Saved entries:

╭──

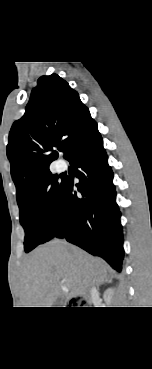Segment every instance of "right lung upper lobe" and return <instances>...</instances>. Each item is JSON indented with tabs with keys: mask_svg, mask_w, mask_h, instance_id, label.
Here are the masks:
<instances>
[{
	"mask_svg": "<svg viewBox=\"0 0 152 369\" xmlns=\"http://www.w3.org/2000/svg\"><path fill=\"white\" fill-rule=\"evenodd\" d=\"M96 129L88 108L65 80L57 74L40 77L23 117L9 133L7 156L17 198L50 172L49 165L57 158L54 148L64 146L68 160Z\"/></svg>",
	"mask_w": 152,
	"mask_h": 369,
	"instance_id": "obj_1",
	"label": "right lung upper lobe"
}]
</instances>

╰──

EXERCISE: Pictures are not part of the copy; transcribe the rest of the data verbatim.

PROBLEM SOLUTION:
Segment every instance of "right lung upper lobe" and return <instances>...</instances>. Each item is JSON indented with tabs with keys: mask_svg, mask_w, mask_h, instance_id, label.
Here are the masks:
<instances>
[{
	"mask_svg": "<svg viewBox=\"0 0 152 369\" xmlns=\"http://www.w3.org/2000/svg\"><path fill=\"white\" fill-rule=\"evenodd\" d=\"M96 129L88 108L65 80L57 74L40 77L23 117L9 133L7 156L17 198L50 172L49 165L57 158L54 148L64 146L68 160Z\"/></svg>",
	"mask_w": 152,
	"mask_h": 369,
	"instance_id": "obj_1",
	"label": "right lung upper lobe"
}]
</instances>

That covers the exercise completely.